1.2 Template Render Error

  • Missing variable → fallback to plain message ("An update is available").
  • Syntax error in template → reject at save; prevent deploy.

1.3 Bounce / Suppression

  • Update suppression list; future sends blocked.
  • Notify sender of high-bounce address.

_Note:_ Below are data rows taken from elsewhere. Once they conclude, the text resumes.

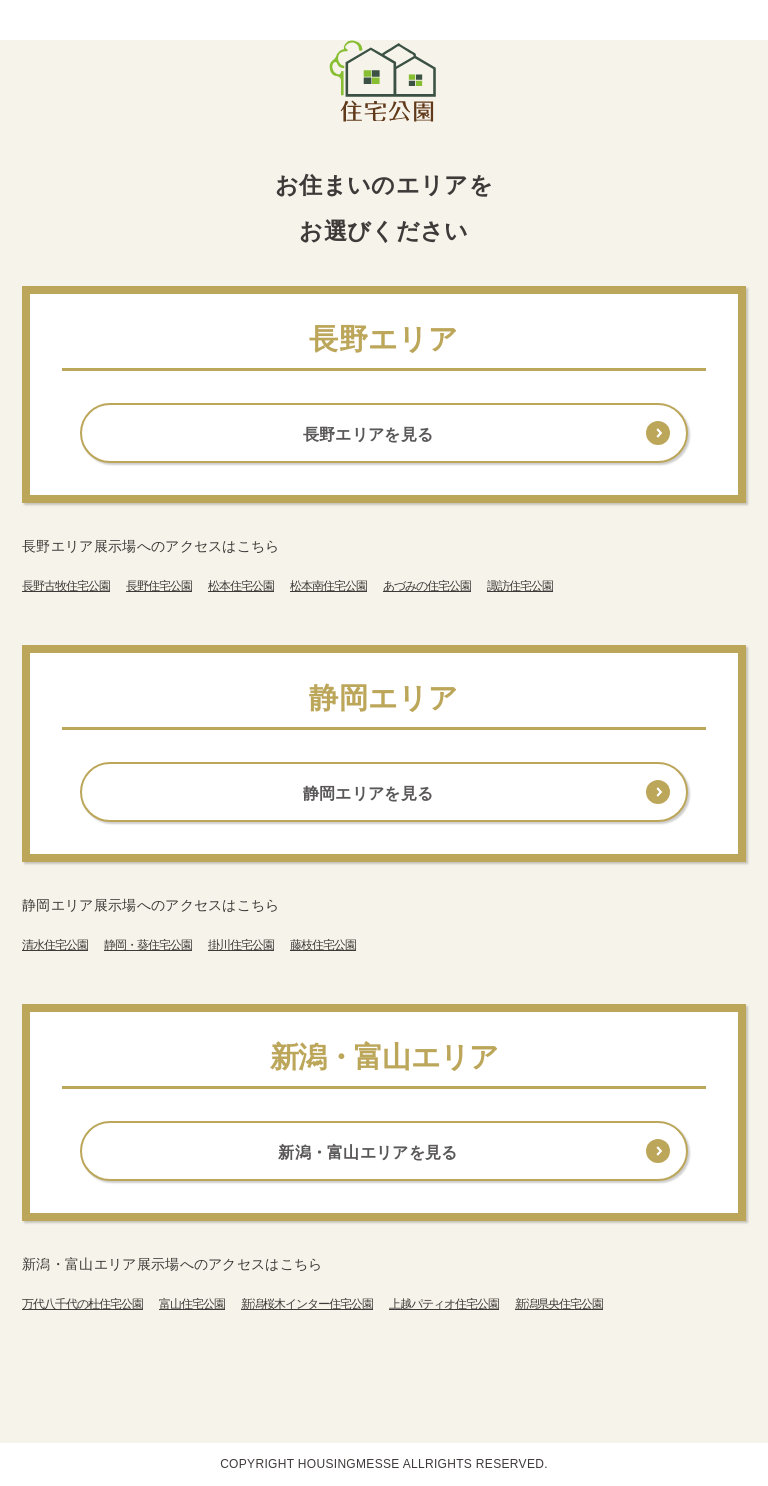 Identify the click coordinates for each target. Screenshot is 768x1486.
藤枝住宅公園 (323, 945)
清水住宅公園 (55, 945)
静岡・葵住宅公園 (148, 945)
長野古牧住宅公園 (66, 586)
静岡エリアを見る (368, 793)
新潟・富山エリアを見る (368, 1152)
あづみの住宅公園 (427, 586)
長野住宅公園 (159, 586)
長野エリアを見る (368, 434)
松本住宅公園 (241, 586)
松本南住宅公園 (328, 586)
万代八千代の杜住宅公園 (82, 1304)
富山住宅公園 (192, 1304)
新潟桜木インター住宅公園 (307, 1304)
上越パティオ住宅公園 (444, 1304)
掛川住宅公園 (241, 945)
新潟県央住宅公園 (559, 1304)
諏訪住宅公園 (520, 586) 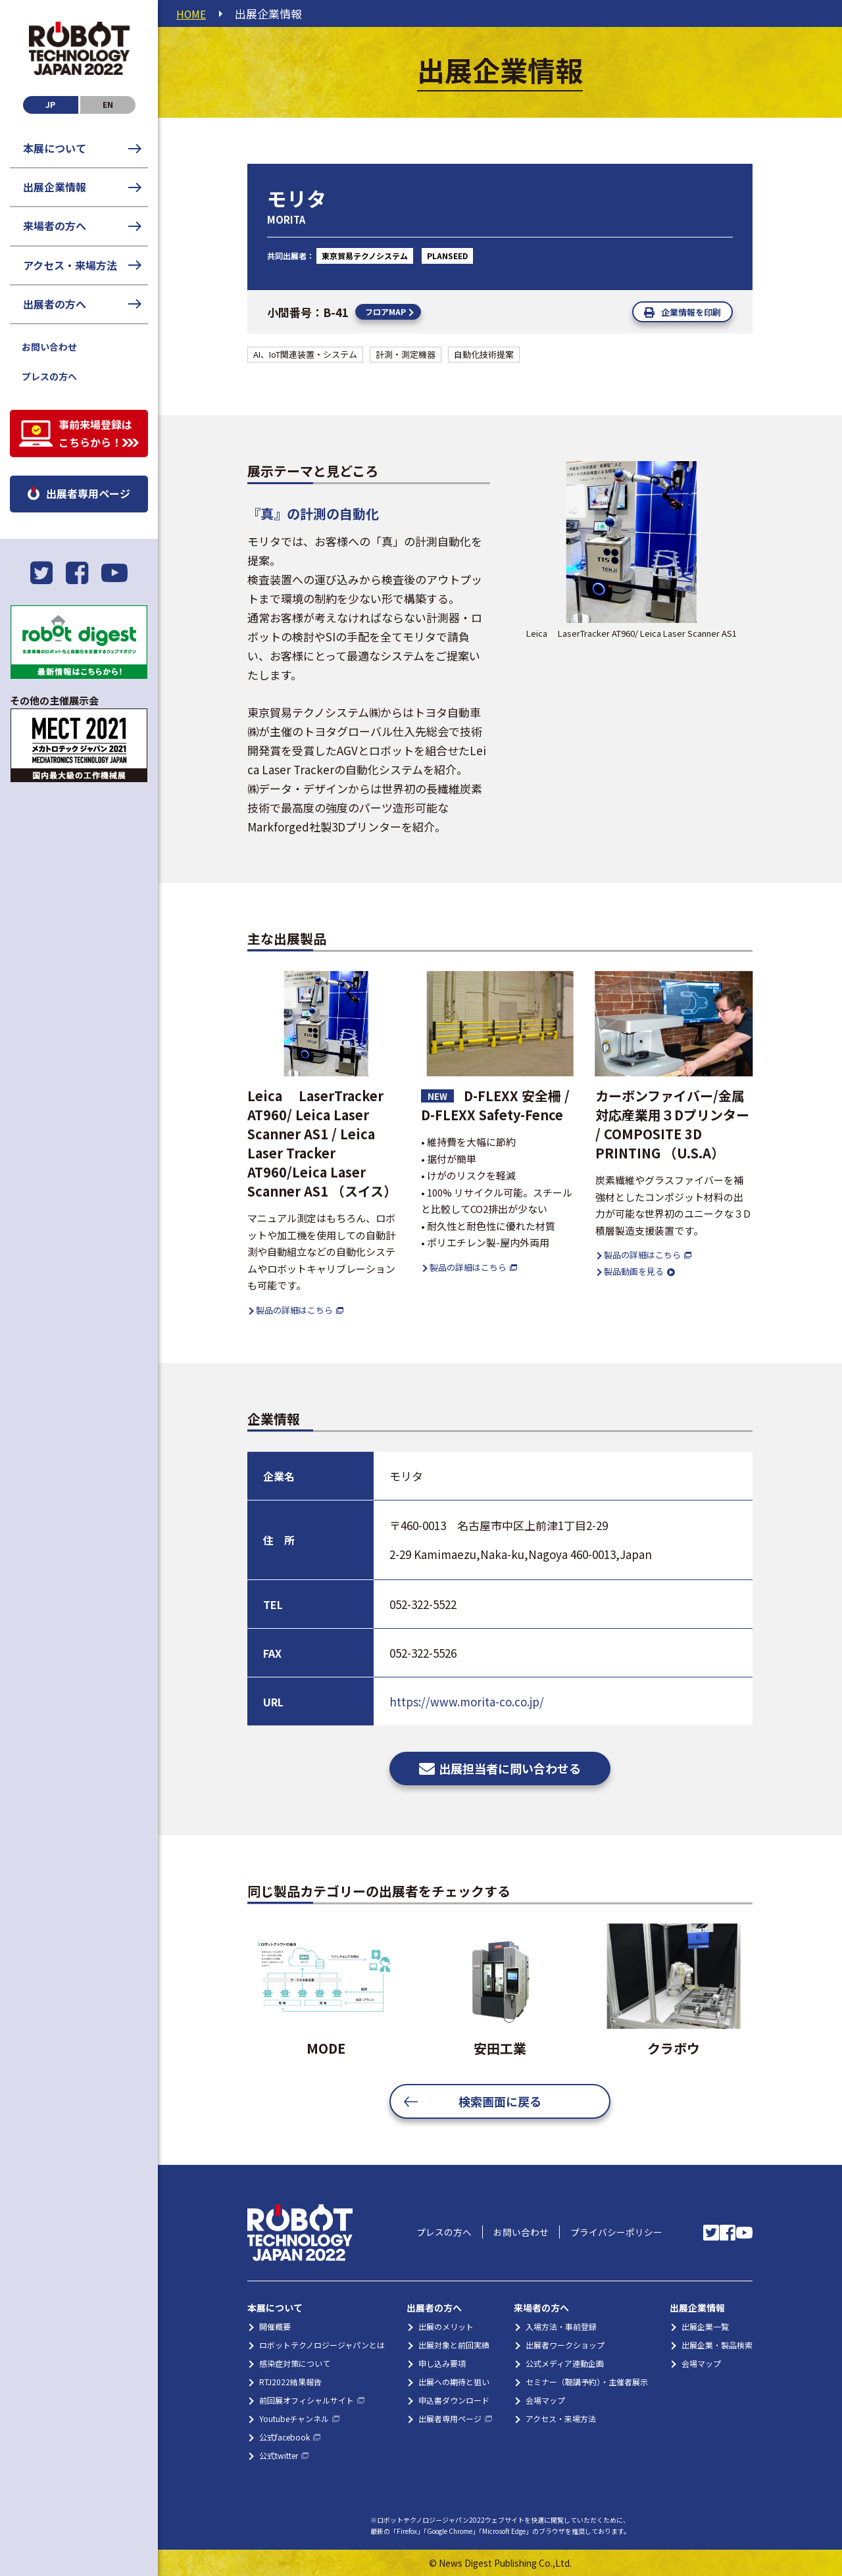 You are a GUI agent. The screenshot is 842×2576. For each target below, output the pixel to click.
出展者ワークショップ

1.4 Rate Limit Hit (Provider)

  • Queue + retry with backoff.
  • Per-tenant throttle if sustained.

1.5 SMS Toll Fraud

  • Detect unusual pattern (e.g., many sends to premium-rate numbers) → block + alert.

1.6 Push Token Invalid

  • Provider returns "invalid token" → remove from user devices; re-register on next app launch.

1.7 Digest Batch OOM

  • Stream rendering; batch size capped.

1.8 Webhook Event Lost

  • Provider retries; event.id dedup.

2. Retry / Backoff

OpMaxBackoff
Provider send51s, 10s, 1m, 10m, 1h
Postgres310ms–200ms
Outboxinfiniteexp cap 5m

3. Circuit Breakers

Each provider: 20 fail / 30s → 120s. Auto-failover to secondary.

4. Fallbacks

PrimaryFallback
SESSendGrid
TwilioVonage
FCMWeb push / in-app
AI copyStatic template

5. Chaos

  • Kill primary provider → failover.
  • Template syntax error → caught at deploy.
  • Duplicate event → single notification (inbox dedup).